I’m reasonably sure that I’ve experienced problems from this patch: My HP desktop PC, which did get a BIOS firmware update in the wake of Spectre and Meltdown, no longer reboots properly. But the HP Spectre 13 laptop that I’m currently reviewing never received this update, and HP has halted it, and the firm is waiting for a more reliable version.

I’m not aware of any PC makers that are actively patching the errant fix. And I’d imagine that many are simply waiting for the improved version from Intel so that they can deploy that to their customers.

But Microsoft isn’t waiting. Over the weekend, it issued an out-of-band security update to address this problem.

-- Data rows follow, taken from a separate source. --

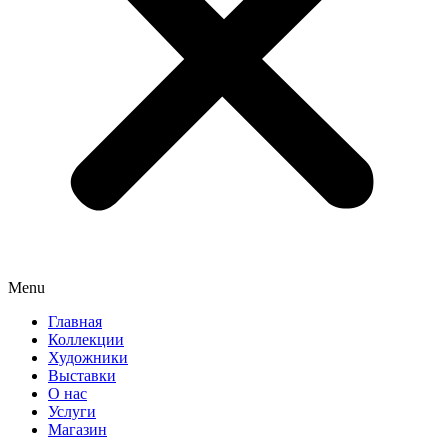
Menu
Главная
Коллекции
Художники
Выставки
О нас
Услуги
Магазин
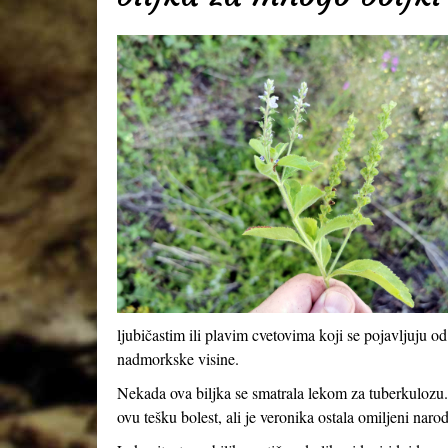
ljubičastim ili plavim cvetovima koji se pojavljuju
nadmorkske visine.
Nekada ova biljka se smatrala lekom za tuberkulozu.
ovu tešku bolest, ali je veronika ostala omiljeni naro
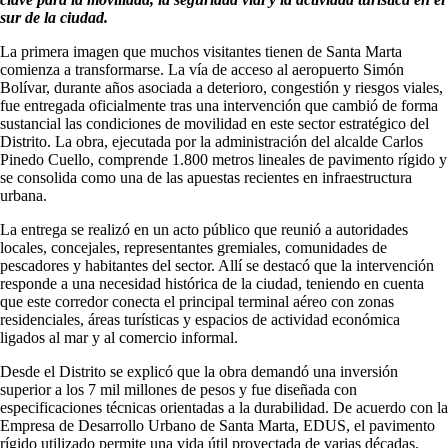
sur de la ciudad.
La primera imagen que muchos visitantes tienen de Santa Marta
comienza a transformarse. La vía de acceso al aeropuerto Simón
Bolívar, durante años asociada a deterioro, congestión y riesgos viales,
fue entregada oficialmente tras una intervención que cambió de forma
sustancial las condiciones de movilidad en este sector estratégico del
Distrito. La obra, ejecutada por la administración del alcalde Carlos
Pinedo Cuello, comprende 1.800 metros lineales de pavimento rígido y
se consolida como una de las apuestas recientes en infraestructura
urbana.
La entrega se realizó en un acto público que reunió a autoridades
locales, concejales, representantes gremiales, comunidades de
pescadores y habitantes del sector. Allí se destacó que la intervención
responde a una necesidad histórica de la ciudad, teniendo en cuenta
que este corredor conecta el principal terminal aéreo con zonas
residenciales, áreas turísticas y espacios de actividad económica
ligados al mar y al comercio informal.
Desde el Distrito se explicó que la obra demandó una inversión
superior a los 7 mil millones de pesos y fue diseñada con
especificaciones técnicas orientadas a la durabilidad. De acuerdo con la
Empresa de Desarrollo Urbano de Santa Marta, EDUS, el pavimento
rígido utilizado permite una vida útil proyectada de varias décadas,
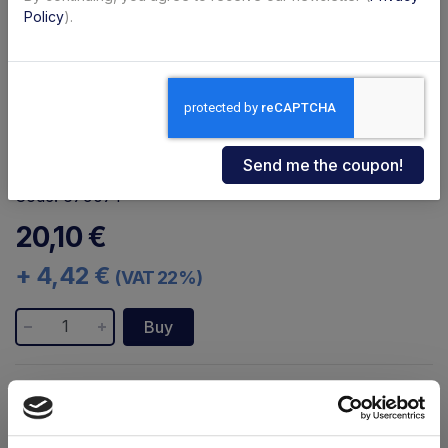
Policy
).
Code: 67907T
2000053 67007T
20,10 €
+ 4,42 €
(VAT 22%)
Buy
Availability:
Immediate
Shipping within 24/48 hours
Brand:
Dautel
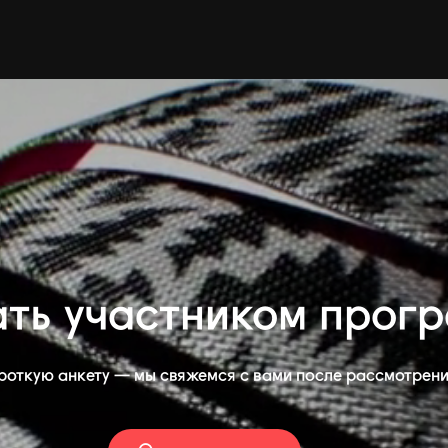
ать участником прог
роткую анкету — мы свяжемся с вами после рассмотрени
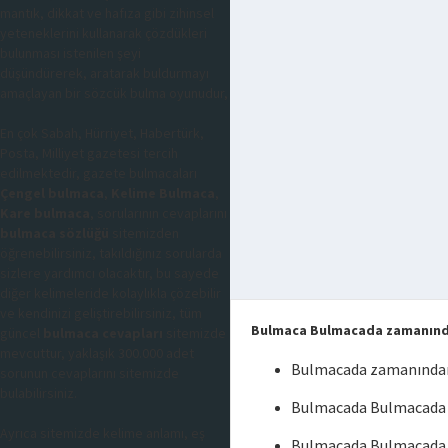
mantık, dikkat ve hafıza gibi zihinsel
yeteneklerini kullanarak çözdükleri
bulunması istenilen şeyi
düşündürerek, aratarak buldurmayı
amaçlayan bir sözcük bulma oyunudur,
En çok Sabah, Hürriyet, Habertürk,
Posta, Milliyet gazetesi tercih
edilmektedir, gazete bulmacaları
Çengel bulmaca
,
Kelime Bulmaca
,
Kare bulmaca
, sorularının cevaplarını
bulmaca sözlüğü
sitemizden
öğrenebilirsiniz, takıldığınız sorularda
sizlere yardımcı olacaktır, bu sayede
diğer kelimeleride kolaylıkla çözebilir
ve kendinizi geliştirebilirsiniz, tüm
Bulmaca Bulmacada zamanın
güncel
bulmaca cevapları
sitemizde
mevcuttur, yaklaşık 300.000 adet
Bulmacada zamanında
sorunun cevaplarını sitemizde
bulabilirsiniz.
Bulmacada Bulmacada 
Ayrıca sitemizde kelime anlamı, eş
Bulmacada Bulmacada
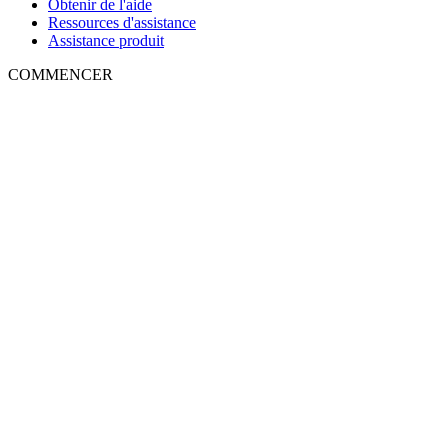
Obtenir de l'aide
Ressources d'assistance
Assistance produit
COMMENCER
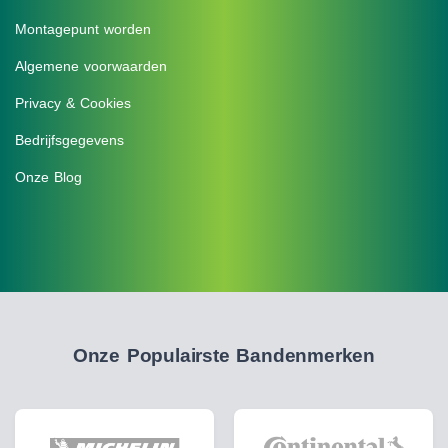
Montagepunt worden
Algemene voorwaarden
Privacy & Cookies
Bedrijfsgegevens
Onze Blog
Onze Populairste Bandenmerken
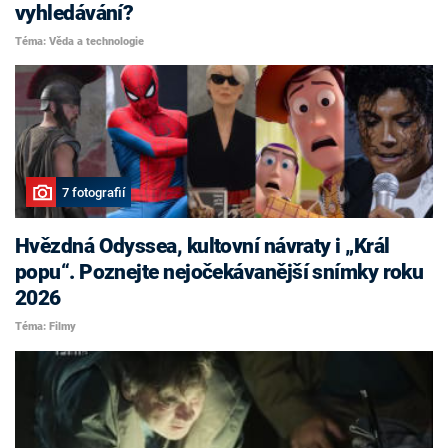
vyhledávání?
Téma: Věda a technologie
7 fotografií
Hvězdná Odyssea, kultovní návraty i „Král
popu“. Poznejte nejočekávanější snímky roku
2026
Téma: Filmy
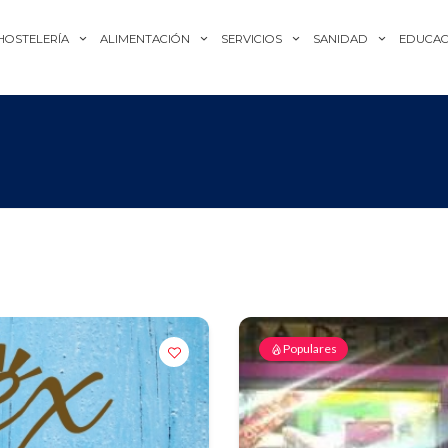
HOSTELERÍA
ALIMENTACIÓN
SERVICIOS
SANIDAD
EDUCAC
Populares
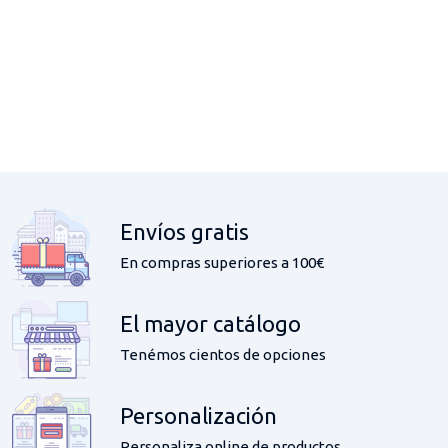
Envíos gratis
En compras superiores a 100€
El mayor catálogo
Tenémos cientos de opciones
Personalización
Personaliza online de productos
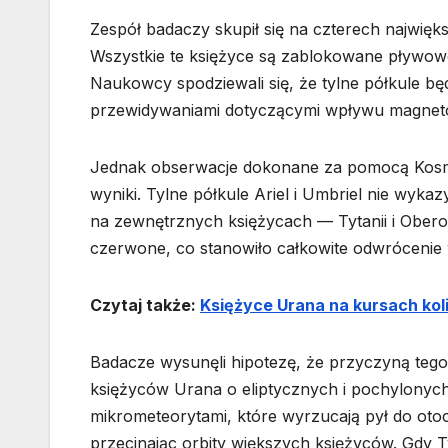
Zespół badaczy skupił się na czterech najwięks
Wszystkie te księżyce są zablokowane pływowo
Naukowcy spodziewali się, że tylne półkule bę
przewidywaniami dotyczącymi wpływu magneto
Jednak obserwacje dokonane za pomocą Kosmi
wyniki. Tylne półkule Ariel i Umbriel nie wyk
na zewnętrznych księżycach — Tytanii i Oberoni
czerwone, co stanowiło całkowite odwrócenie
Czytaj także:
Księżyce Urana na kursach kol
Badacze wysunęli hipotezę, że przyczyną teg
księżyców Urana o eliptycznych i pochylonych
mikrometeorytami, które wyrzucają pył do otoc
przecinając orbity większych księżyców. Gdy T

“Our own experience is that system instability [caused by the Intel patch] can in some circumstances cause data loss or corruption,” a Microsoft support note explains. “We understand that Intel is continuing to investigate the potential impact of the current microcode version … While Intel tests, updates and deploys new microcode, we are making available an out of band update that specifically disables only the mitigation against Spectre variant 2 [which is the buggy patch].”

The update was made available to those who had installed the Intel patch on Windows 7 (Service Pack 1 or higher), Windows 8.1, and Windows 10 (all versions), on both client and server. You can also install it manually from the Microsoft Update Catalog, which ironically is styled like Windows XP. Microsoft also provides a manual workaround for those who wish to tackle this problem themselves: Check out the support note for details.

“There are no known reports to indicate that this Spectre variant 2 (CVE 2017-5715) has been used to attack customers,” Microsoft concludes. “We recommend Windows customers, when appropriate, reenable the mitigation against CVE-2017-5715 when Intel reports that this unpredictable system behavior has been resolved for your device.”

I’m sure the next Intel patch will work great. Cough.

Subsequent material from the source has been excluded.